Per Pool Stabilization

Most algorithmic stablecoins approach the problem globally. They build a mechanism that provides a generic ability to globally increase/decrease the supply. This often takes the form of a mint/redeem functionality. While there is nothing inherently wrong with this approach it is hard to predict the unknown complexity that will show itself later.

These mechanisms sometimes rely on price oracles - but the problem is that there are many pools. Are you averaging the averages of each pool? There may be cases where the global oracle isn't moving fast enough to allow the mechanism to work efficiently.

Malt takes a different approach. Malt stabilizes each pool individually. The price oracle isn't global it is just for the exact pool in question. This removes issues with averaging across many. The total problem space is a lot simpler when you only have to consider each pool in isolation instead of the complex interactions between them all.
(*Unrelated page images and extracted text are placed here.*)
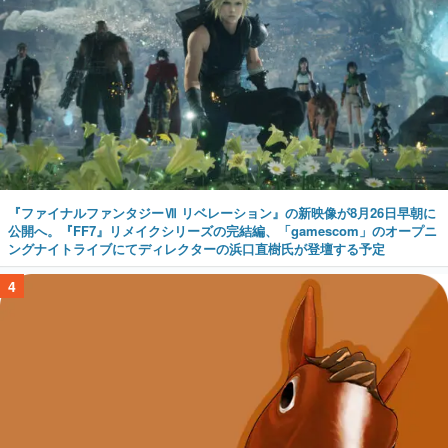
『ファイナルファンタジーⅦ リベレーション』の新映像が8月26日早朝に
公開へ。『FF7』リメイクシリーズの完結編、「gamescom」のオープニ
ングナイトライブにてディレクターの浜口直樹氏が登壇する予定
4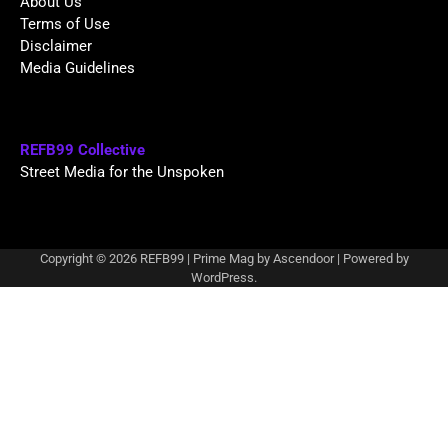
About Us
Terms of Use
Disclaimer
Media Guidelines
REFB99 Collective
Street Media for the Unspoken
Copyright © 2026
REFB99
| Prime Mag by
Ascendoor
| Powered by
WordPress
.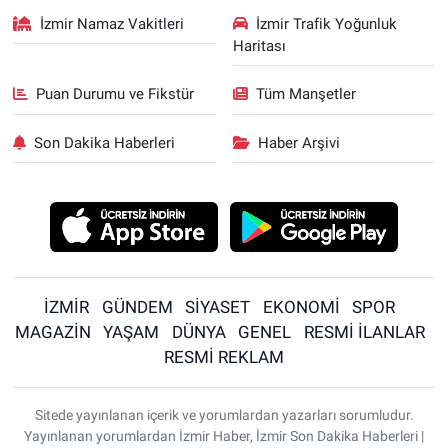
İzmir Namaz Vakitleri
İzmir Trafik Yoğunluk
Haritası
Puan Durumu ve Fikstür
Tüm Manşetler
Son Dakika Haberleri
Haber Arşivi
İZMİR
GÜNDEM
SİYASET
EKONOMİ
SPOR
MAGAZİN
YAŞAM
DÜNYA
GENEL
RESMİ İLANLAR
RESMİ REKLAM
Sitede yayınlanan içerik ve yorumlardan yazarları sorumludur.
Yayınlanan yorumlardan İzmir Haber, İzmir Son Dakika Haberleri |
Obviously, there will be many pools. However, Malt assumes that arbitrage between them will provide the mechanism of "communication" between them such that each stabilizer only needs to worry about its own pool and information from other pools will flow into it via arbitrage.

Concretely, lets say there is a Malt/DAI pool and a Malt/FRAX pool. This means there are two different stabilizer pods in operation (one for the DAI pool and one for the FRAX pool). The DAI pool might drop to a Malt price of $0.90 while the FRAX pool is lagging at $1 still. The FRAX pool is unaware the DAI pool has dropped below peg. At this point a wannabe arbitrageur could use some DAI to buy Malt then sell that Malt for FRAX. Lets say they use 0.9 DAI to buy 1 Malt then they sell that for 1 FRAX - they could then optionally swap 1 FRAX for 1 DAI on Curve for example. They have now profited risk free.

But what has happened to the pool in this case? The DAI pool had some buying pressure pushing it back towards peg and the FRAX pool had some selling to push it down. In this way the arbitrage will help distribute the global drop in demand across each pool.

Instead of having one pool at $0.9 and the other at $1 we will have both at $0.95. Now each pool can go about its isolated job of returning it's pool back to peg. Of course, some pools will find it easier to recover as they have more collateral available to them. Again, the arbitrage will act as a medium for the stronger pools to distribute funds to the weaker ones. The stronger pools will recover while the weaker ones will still be under peg. An arbitrage now exists between them and funds get moved from the strong pool to the weak one.

This processes of explicitly treating arbitrage as a communication medium between pools drastically reduces the complexity involved in stabilization as the problem simplifies down to a single pool.